Learning from the US: governance of asylum seeking in federal Europe

Authors: Jeroen Doomernik*, University of Amsterdam
Topics: Europe, Political Geography, Migration
Keywords: Europe Asylum Refugees Governance Scales
Session Type: Paper
Day: 4/5/2019
Start / End Time: 3:05 PM / 4:45 PM
Room: Virginia A, Marriott, Lobby Level
Presentation File: No File Uploaded

The future of the European Union's governance structure is only vaguely defined as heading towards 'an ever closer union'. Some argue this to merely refer to the internal free market whereas others consider a federal state to be the ideal end station for Europe. At the same time, in some areas the EU already starts to resemble a federal state, e.g. in the field of migration and asylum. The latter is entirely governed by European Law (the Common European Asylum System) which the member states execute, some in a centralised manner, others by devolving certain or all mandates to lower levels of governance. On the level of the member states, this collaboration is (still) seriously hampered by collective action problems in general and the refusal of accepting any responsibility at all by some member states.

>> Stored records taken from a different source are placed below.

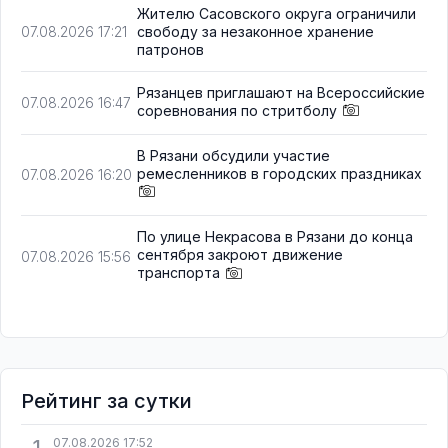
Жителю Сасовского округа ограничили
свободу за незаконное хранение
07.08.2026 17:21
патронов
Рязанцев приглашают на Всероссийские
07.08.2026 16:47
соревнования по стритболу
В Рязани обсудили участие
ремесленников в городских праздниках
07.08.2026 16:20
По улице Некрасова в Рязани до конца
сентября закроют движение
07.08.2026 15:56
транспорта
Рейтинг за сутки
1
07.08.2026 17:52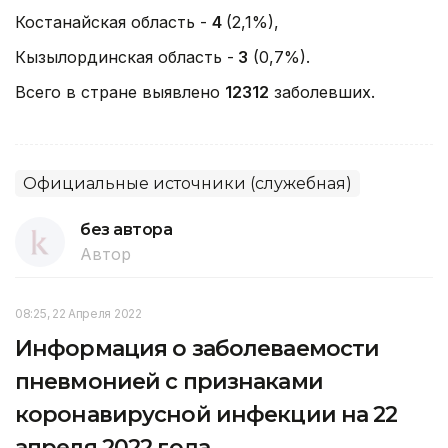
Костанайская область -
4
(2,1%),
Кызылординская область -
3
(0,7%).
Всего в стране выявлено
12312
заболевших.
Официальные источники (служебная)
без автора
Автор
08:25, 22 Апреля 2022
Информация о заболеваемости
пневмонией с признаками
коронавирусной инфекции на 22
апреля 2022 года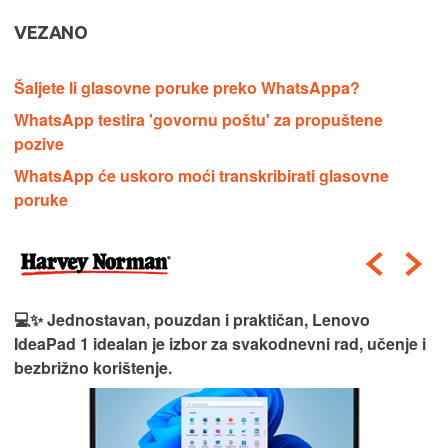
VEZANO
Šaljete li glasovne poruke preko WhatsAppa?
WhatsApp testira 'govornu poštu' za propuštene
pozive
WhatsApp će uskoro moći transkribirati glasovne
poruke
💻✨ Jednostavan, pouzdan i praktičan, Lenovo
IdeaPad 1 idealan je izbor za svakodnevni rad, učenje i
bezbrižno korištenje.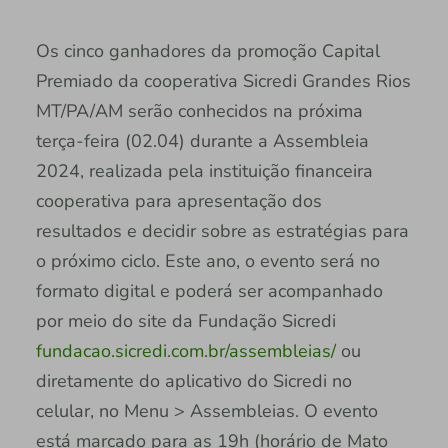
Os cinco ganhadores da promoção Capital
Premiado da cooperativa Sicredi Grandes Rios
MT/PA/AM serão conhecidos na próxima
terça-feira (02.04) durante a Assembleia
2024, realizada pela instituição financeira
cooperativa para apresentação dos
resultados e decidir sobre as estratégias para
o próximo ciclo. Este ano, o evento será no
formato digital e poderá ser acompanhado
por meio do site da Fundação Sicredi
fundacao.sicredi.com.br/assembleias/
ou
diretamente do aplicativo do Sicredi no
celular, no Menu > Assembleias. O evento
está marcado para as 19h (horário de Mato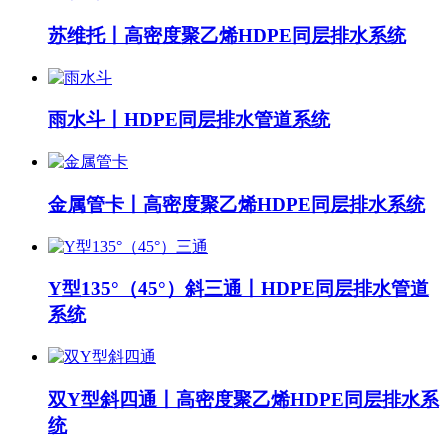
苏维托丨高密度聚乙烯HDPE同层排水系统
雨水斗丨HDPE同层排水管道系统
金属管卡丨高密度聚乙烯HDPE同层排水系统
Y型135°（45°）斜三通丨HDPE同层排水管道
系统
双Y型斜四通丨高密度聚乙烯HDPE同层排水系
统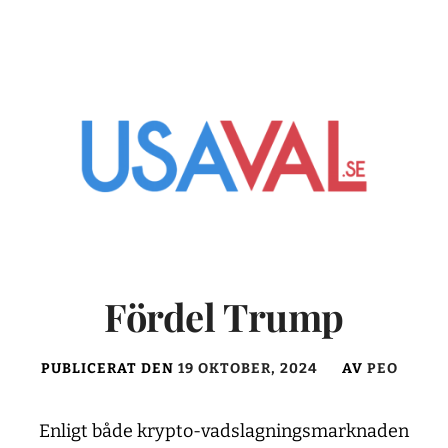
Fördel Trump
PUBLICERAT DEN
19 OKTOBER, 2024
AV
PEO
Enligt både krypto-vadslagningsmarknaden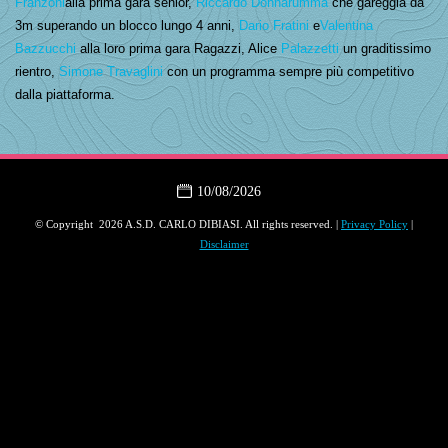
Franzoni
alla prima gara senior,
Riccardo Donnarumma
che gareggia da
3m superando un blocco lungo 4 anni,
Dario Fratini
e
Valentina
Bazzucchi
alla loro prima gara Ragazzi, Alice
Palazzetti
un graditissimo
rientro,
Simone Travaglini
con un programma sempre più competitivo
dalla piattaforma.
10/08/2026
© Copyright 2026 A.S.D. CARLO DIBIASI. All rights reserved. |
Privacy Policy
|
Disclaimer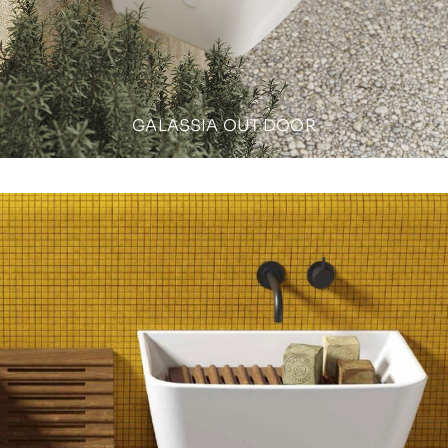
GALASSIA OUT DOOR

This paper aims to compare the current federalisation of asylum and migration in Europe with experiences from the USA. The comparison is between asylum governance in Europe and that of unauthorised migrants in the US. Even though formally speaking such comparison is difficult, the two categories of migrants have in common that they often cause political and societal discomfort, and does so on different and varying scales and involving considerable civil society participation. Ultimately, the question the paper seeks to answer is whether the American experience with the federal governance of "migration" can offer perspectives on the future of Europe's joint governance of asylum seeking and refugee protection.